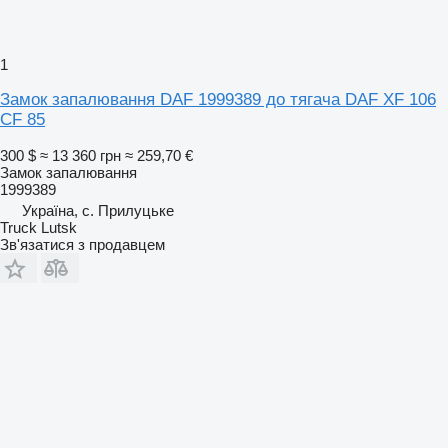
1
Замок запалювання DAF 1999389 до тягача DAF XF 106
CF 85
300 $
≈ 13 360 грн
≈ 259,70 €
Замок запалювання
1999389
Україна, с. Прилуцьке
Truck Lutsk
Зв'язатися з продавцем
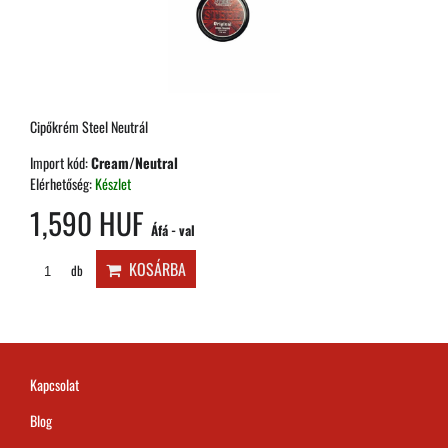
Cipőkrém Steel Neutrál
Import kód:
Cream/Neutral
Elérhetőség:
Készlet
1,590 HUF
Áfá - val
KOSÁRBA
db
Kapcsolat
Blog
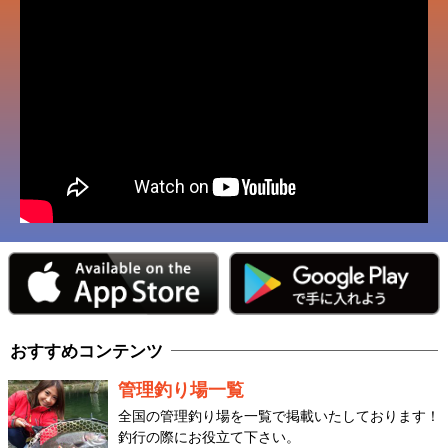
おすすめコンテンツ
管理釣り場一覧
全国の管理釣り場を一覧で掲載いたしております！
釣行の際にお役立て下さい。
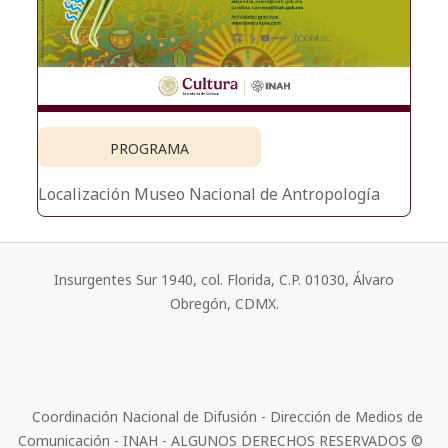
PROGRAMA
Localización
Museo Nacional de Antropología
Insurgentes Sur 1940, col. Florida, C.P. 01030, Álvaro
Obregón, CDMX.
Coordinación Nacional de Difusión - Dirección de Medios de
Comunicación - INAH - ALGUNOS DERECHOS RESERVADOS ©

* * *

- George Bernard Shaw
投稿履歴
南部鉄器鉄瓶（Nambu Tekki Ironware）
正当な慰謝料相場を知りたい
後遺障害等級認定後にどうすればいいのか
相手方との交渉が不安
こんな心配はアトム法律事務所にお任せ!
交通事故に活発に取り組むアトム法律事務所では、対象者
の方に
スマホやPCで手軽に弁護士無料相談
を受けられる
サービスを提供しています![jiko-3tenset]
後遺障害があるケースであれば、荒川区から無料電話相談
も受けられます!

### Assignment
What are the lines of the data above that include the string "Замок"? Copy them.

### Solution to this problem
Замок запалювання DAF 1999389 до тягача DAF XF 106
Замок запалювання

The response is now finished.